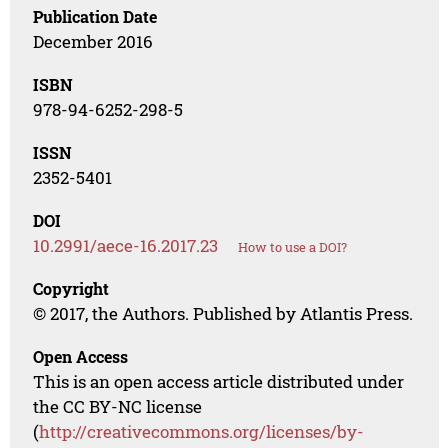
Publication Date
December 2016
ISBN
978-94-6252-298-5
ISSN
2352-5401
DOI
10.2991/aece-16.2017.23
How to use a DOI?
Copyright
© 2017, the Authors. Published by Atlantis Press.
Open Access
This is an open access article distributed under
the CC BY-NC license
(
http://creativecommons.org/licenses/by-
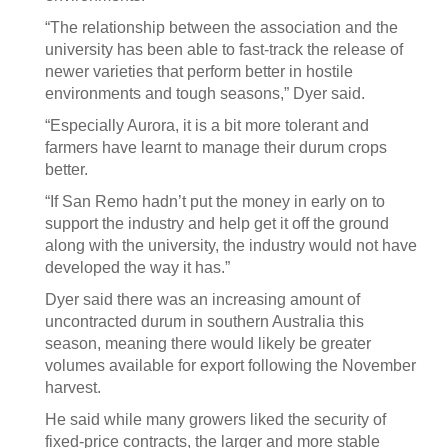
“The relationship between the association and the
university has been able to fast-track the release of
newer varieties that perform better in hostile
environments and tough seasons,” Dyer said.
“Especially Aurora, it is a bit more tolerant and
farmers have learnt to manage their durum crops
better.
“If San Remo hadn’t put the money in early on to
support the industry and help get it off the ground
along with the university, the industry would not have
developed the way it has.”
Dyer said there was an increasing amount of
uncontracted durum in southern Australia this
season, meaning there would likely be greater
volumes available for export following the November
harvest.
He said while many growers liked the security of
fixed-price contracts, the larger and more stable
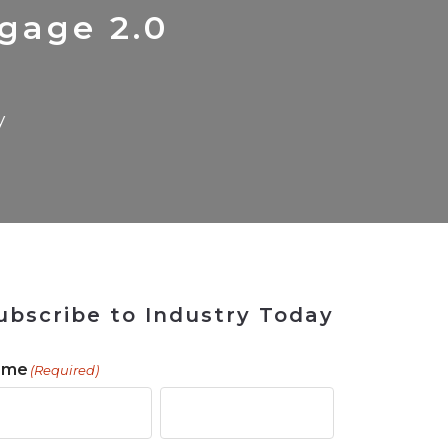
 Tool
in 2026
for Rebuilding
Solutions
gage 2.0
y
ubscribe to Industry Today
ame
(Required)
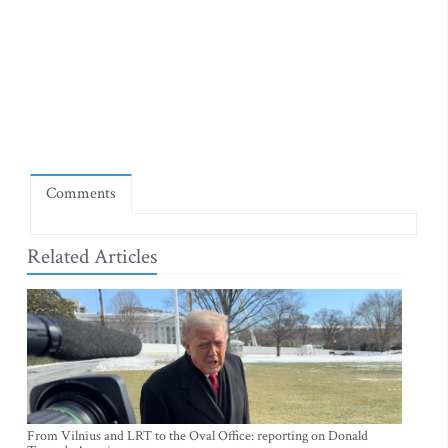
Comments
Related Articles
From Vilnius and LRT to the Oval Office: reporting on Donald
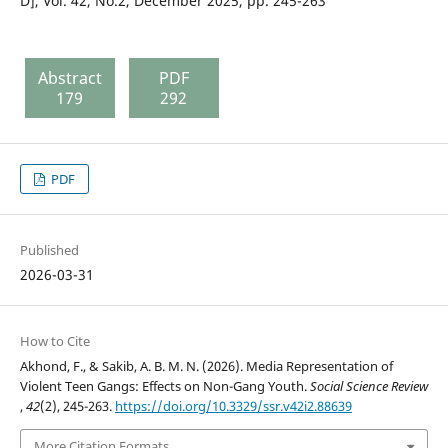
D], Vol. 42, No.2, December 2025, pp. 245-263
Abstract
PDF
179
292
PDF
Published
2026-03-31
How to Cite
Akhond, F., & Sakib, A. B. M. N. (2026). Media Representation of
Violent Teen Gangs: Effects on Non-Gang Youth.
Social Science Review
,
42
(2), 245-263.
https://doi.org/10.3329/ssr.v42i2.88639
More Citation Formats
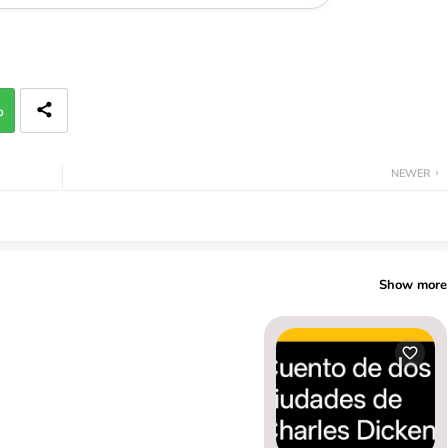
p
NEWER
Show more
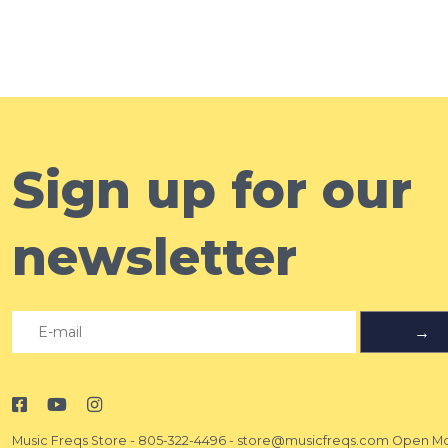
Sign up for our
newsletter
→
Music Freqs Store
-
805-322-4496
-
store@musicfreqs.com
Open Mo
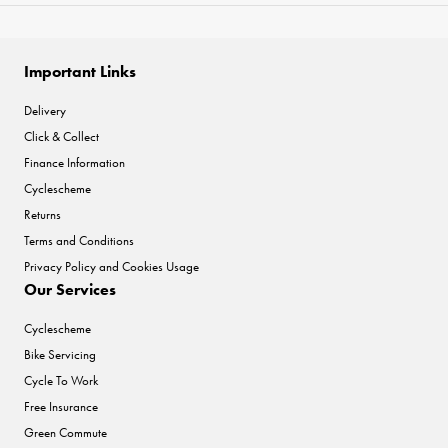
Important Links
Delivery
Click & Collect
Finance Information
Cyclescheme
Returns
Terms and Conditions
Privacy Policy and Cookies Usage
Our Services
Cyclescheme
Bike Servicing
Cycle To Work
Free Insurance
Green Commute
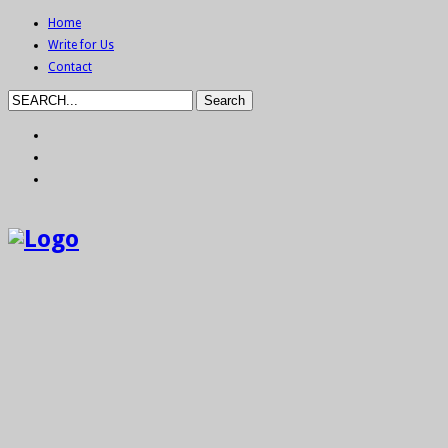
Home
Write for Us
Contact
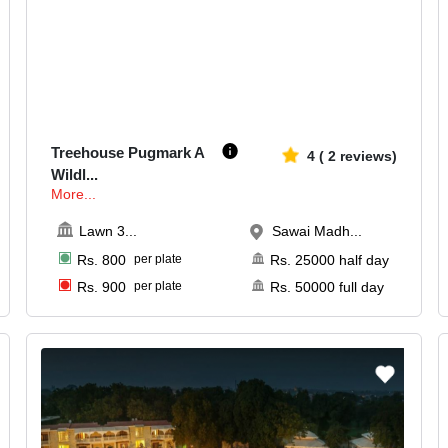
500-2500
1008
Treehouse Pugmark A
4
(
2
reviews)
Wildl
...
More...
Lawn 3
...
Sawai Madh...
Rs.
800
per plate
Rs.
25000
half day
Rs.
900
per plate
Rs.
50000
full day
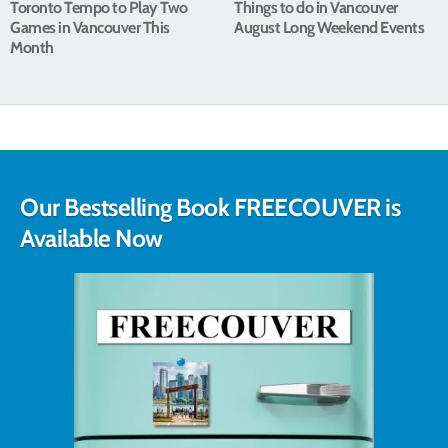
Toronto Tempo to Play Two
Things to do in Vancouver
Games in Vancouver This
August Long Weekend Events
Month
Our Bestselling Book FREECOUVER is
Available Now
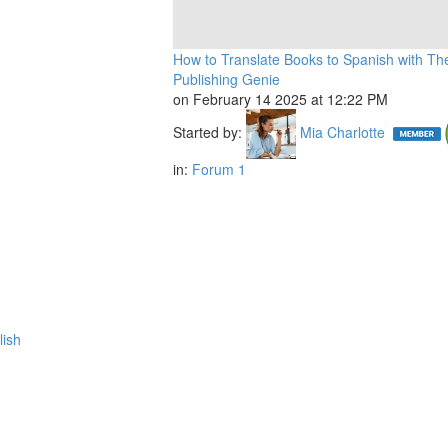
How to Translate Books to Spanish with Th
Publishing Genie
on February 14 2025 at 12:22 PM
Started by:
Mia Charlotte
in:
Forum 1
lish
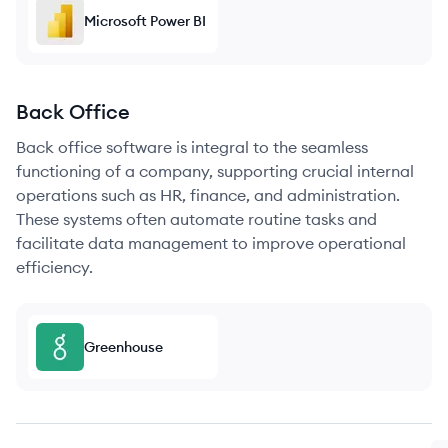
Microsoft Power BI
Back Office
Back office software is integral to the seamless
functioning of a company, supporting crucial internal
operations such as HR, finance, and administration.
These systems often automate routine tasks and
facilitate data management to improve operational
efficiency.
Greenhouse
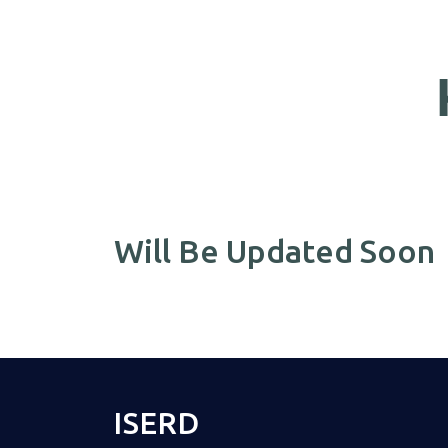
Will Be Updated Soon
ISERD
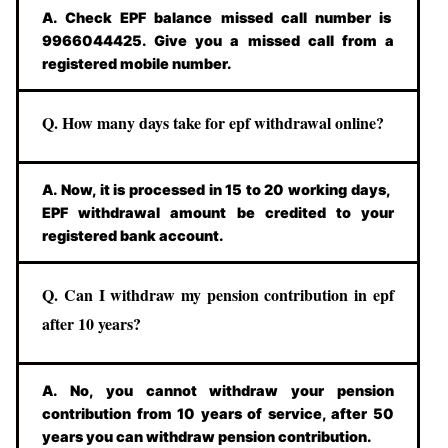
A. Check EPF balance missed call number is
9966044425. Give you a missed call from a
registered mobile number.
Q. How many days take for epf withdrawal online?
A. Now, it is processed in 15 to 20 working days,
EPF withdrawal amount be credited to your
registered bank account.
Q. Can I withdraw my pension contribution in epf
after 10 years?
A. No, you cannot withdraw your pension
contribution from 10 years of service, after 50
years you can withdraw pension contribution.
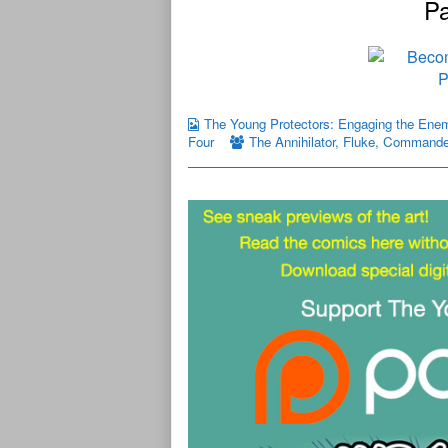
Pa
The Young Protectors: Engaging the Ene
Four
The Annihilator
,
Fluke
,
Commande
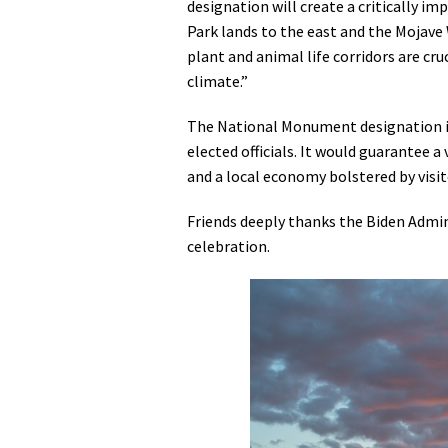
designation will create a critically 
Park lands to the east and the Mojav
plant and animal life corridors are cru
climate.”
The National Monument designation is 
elected officials. It would guarantee 
and a local economy bolstered by visi
Friends deeply thanks the Biden Admin
celebration.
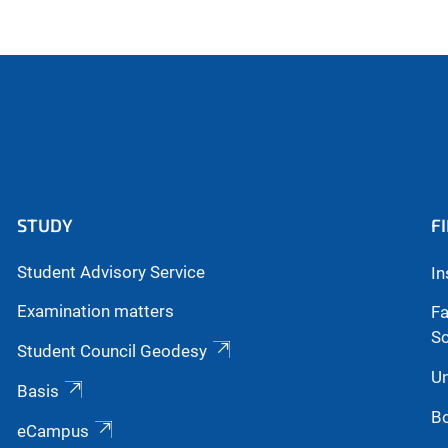
STUDY
F
Student Advisory Service
In
Examination matters
Fa
S
Student Council Geodesy
Un
Basis
Bo
eCampus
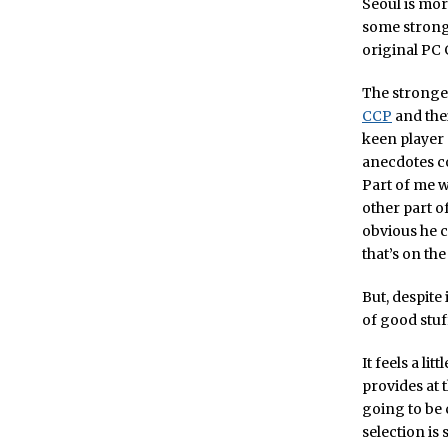
Seoul is mor
some strong 
original PC 
The stronges
CCP
and the
keen player 
anecdotes co
Part of me w
other part o
obvious he c
that’s on the
But, despite
of good stuf
It feels a li
provides at t
going to be 
selection is 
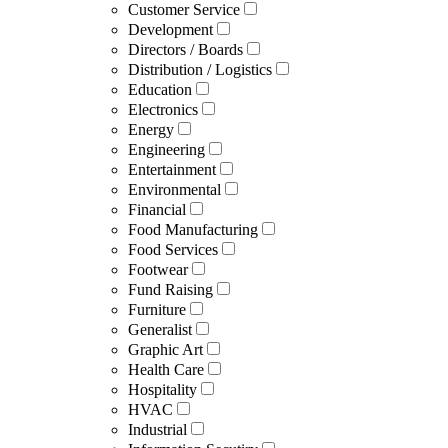
Customer Service
Development
Directors / Boards
Distribution / Logistics
Education
Electronics
Energy
Engineering
Entertainment
Environmental
Financial
Food Manufacturing
Food Services
Footwear
Fund Raising
Furniture
Generalist
Graphic Art
Health Care
Hospitality
HVAC
Industrial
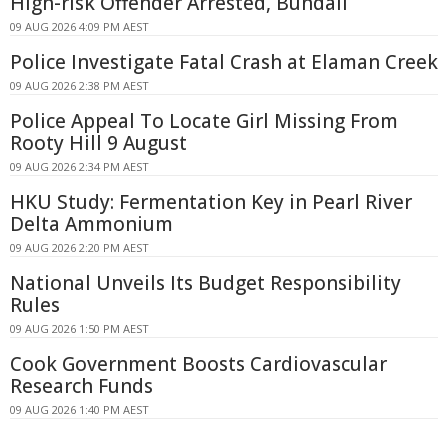
High-risk Offender Arrested, Bundall
09 AUG 2026 4:09 PM AEST
Police Investigate Fatal Crash at Elaman Creek
09 AUG 2026 2:38 PM AEST
Police Appeal To Locate Girl Missing From
Rooty Hill 9 August
09 AUG 2026 2:34 PM AEST
HKU Study: Fermentation Key in Pearl River
Delta Ammonium
09 AUG 2026 2:20 PM AEST
National Unveils Its Budget Responsibility
Rules
09 AUG 2026 1:50 PM AEST
Cook Government Boosts Cardiovascular
Research Funds
09 AUG 2026 1:40 PM AEST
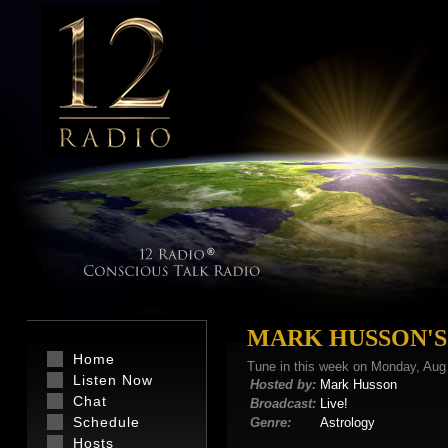
MARK HUSSON'S
Home
Tune in this week on Monday, Aug
Listen Now
Hosted by:
Mark Husson
Chat
Broadcast:
Live!
Schedule
Genre:
Astrology
Hosts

#### Task description:
Set down the data above word for word, leaving every picture out.

#### Answer section:
Publication Date
December 2016
ISBN
978-94-6252-298-5
ISSN
2352-5401
DOI
10.2991/aece-16.2017.23
How to use a DOI?
Copyright
© 2017, the Authors. Published by Atlantis Press.
Open Access
This is an open access article distributed under
the CC BY-NC license
(
http://creativecommons.org/licenses/by-
“The relationship between the association and the
university has been able to fast-track the release of
newer varieties that perform better in hostile
environments and tough seasons,” Dyer said.
“Especially Aurora, it is a bit more tolerant and
farmers have learnt to manage their durum crops
better.
“If San Remo hadn’t put the money in early on to
support the industry and help get it off the ground
along with the university, the industry would not have
developed the way it has.”
Dyer said there was an increasing amount of
uncontracted durum in southern Australia this
season, meaning there would likely be greater
volumes available for export following the November
harvest.
He said while many growers liked the security of
fixed-price contracts, the larger and more stable
 Tool
in 2026
for Rebuilding
Solutions
gage 2.0
y
ubscribe to Industry Today
ame
(Required)
Comments
Related Articles
From Vilnius and LRT to the Oval Office: reporting on Donald
D], Vol. 42, No.2, December 2025, pp. 245-263
Abstract
PDF
179
292
PDF
Published
2026-03-31
How to Cite
Akhond, F., & Sakib, A. B. M. N. (2026). Media Representation of
Violent Teen Gangs: Effects on Non-Gang Youth.
Social Science Review
,
42
(2), 245-263.
https://doi.org/10.3329/ssr.v42i2.88639
More Citation Formats
p
NEWER
Show more
Sign up for our
newsletter
→
Music Freqs Store
-
805-322-4496
-
store@musicfreqs.com
Open Mo
Important Links
Delivery
Click & Collect
Finance Information
Cyclescheme
Returns
Terms and Conditions
Privacy Policy and Cookies Usage
Our Services
Cyclescheme
Bike Servicing
Cycle To Work
Free Insurance
Green Commute
Home
Write for Us
Contact
500-2500
1008
Treehouse Pugmark A
4
(
2
reviews)
Wildl
...
More...
Lawn 3
...
Sawai Madh...
Rs.
800
per plate
Rs.
25000
half day
Rs.
900
per plate
Rs.
50000
full day
Toronto Tempo to Play Two
Things to do in Vancouver
Games in Vancouver This
August Long Weekend Events
Month
Our Bestselling Book FREECOUVER is
Available Now
How to Translate Books to Spanish with Th
Publishing Genie
on February 14 2025 at 12:22 PM
Started by:
Mia Charlotte
in:
Forum 1
lish
Microsoft Power BI
Back Office
Back office software is integral to the seamless
functioning of a company, supporting crucial internal
operations such as HR, finance, and administration.
These systems often automate routine tasks and
facilitate data management to improve operational
efficiency.
Greenhouse
Will Be Updated Soon
ISERD
A. Check EPF balance missed call number is
9966044425. Give you a missed call from a
registered mobile number.
Q. How many days take for epf withdrawal online?
A. Now, it is processed in 15 to 20 working days,
EPF withdrawal amount be credited to your
registered bank account.
Q. Can I withdraw my pension contribution in epf
after 10 years?
A. No, you cannot withdraw your pension
contribution from 10 years of service, after 50
years you can withdraw pension contribution.
Pa
The Young Protectors: Engaging the Ene
Four
The Annihilator
,
Fluke
,
Commande
designation will create a critically 
Park lands to the east and the Mojav
plant and animal life corridors are cru
climate.”
The National Monument designation is 
elected officials. It would guarantee 
and a local economy bolstered by visi
Friends deeply thanks the Biden Admin
celebration.
STUDY
F
Student Advisory Service
In
Examination matters
Fa
S
Student Council Geodesy
Un
Basis
Bo
eCampus
Seoul is mor
some strong 
original PC 
The stronges
CCP
and the
keen player 
anecdotes co
Part of me w
other part o
obvious he c
that’s on the
But, despite
of good stuf
It feels a li
provides at t
going to be 
selection is 
Customer Service
Development
Directors / Boards
Distribution / Logistics
Education
Electronics
Energy
Engineering
Entertainment
Environmental
Financial
Food Manufacturing
Food Services
Footwear
Fund Raising
Furniture
Generalist
Graphic Art
Health Care
Hospitality
HVAC
Industrial
High-risk Offender Arrested, Bundall
09 AUG 2026 4:09 PM AEST
Police Investigate Fatal Crash at Elaman Creek
09 AUG 2026 2:38 PM AEST
Police Appeal To Locate Girl Missing From
Rooty Hill 9 August
09 AUG 2026 2:34 PM AEST
HKU Study: Fermentation Key in Pearl River
Delta Ammonium
09 AUG 2026 2:20 PM AEST
National Unveils Its Budget Responsibility
Rules
09 AUG 2026 1:50 PM AEST
Cook Government Boosts Cardiovascular
Research Funds
09 AUG 2026 1:40 PM AEST
MARK HUSSON'S
Home
Tune in this week on Monday, Aug
Listen Now
Hosted by:
Mark Husson
Chat
Broadcast:
Live!
Schedule
Genre:
Astrology
Hosts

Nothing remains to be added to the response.